What are the three basic ingredients in sausages? ›

At its core, a sausage is simply ground meat and fat, salt, and flavorings. It really is not much more involved than grinding your own hamburger; you don't even have to stuff it into links if you don't want to.

Can you use lard in sausage making? ›

Lard is melted or rendered fat and is not good for making sausages. Melting the fat permanently changes the texture of the fat. It becomes a thick, semi-solid paste which is not suitable for sausages.

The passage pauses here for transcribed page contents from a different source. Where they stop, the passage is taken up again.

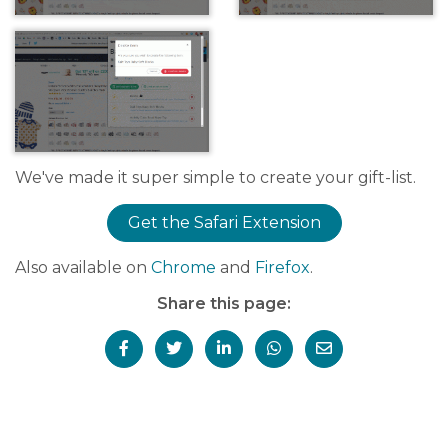
We've made it super simple to create your gift-list.
Get the Safari Extension
Also available on
Chrome
and
Firefox
.
Share this page:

Why do you put baking soda in sausage? ›

Adding baking soda to the meat mixture yields a more cohesive, springier sausage. A small amount of onion, garlic, and paprika enhances but doesn't overpower the flavor of the meat.

Why do you put vinegar in sausage? ›

With dry sausages, vinegar does more than tenderize at the beginning and add flavor for enjoyment. It also may assist with preservation.

Why put powdered milk in sausage? ›

Milk Powder, Dry: Non fat dried skim milk powder is used in a number of sausages. It used generally as a binder and helps cooked sausage retain moisture. It assists in forming irreversible gels (upon heating) that hold water and fat and helps to enhance the flavor of the product.

What makes a high quality sausage? ›

The best sausages are made from good cuts of meat with plenty of fat, which will cook quickly and be tender and juicy inside the usually narrow casing, which is why pure meat sausages with no additives are generally more expensive than cheaper varieties which are laced with preservative and other adulterants.

What do butchers put in sausages? ›

Most butchers sausages are made up from meat trimmings. For example, any trim taken from chops, or steaks, or parts removed when producing roasting joints, will be used in the sausage they produce.

What are the main ingredients for sausage making and their functions? ›

The main ingredients of a sausage are meat, fat, binding agents and water. There are three stages involved in preparing them: mincing the meat and fat, mixing the different ingredients together and filling. Filing is where the mixture is put into the casing.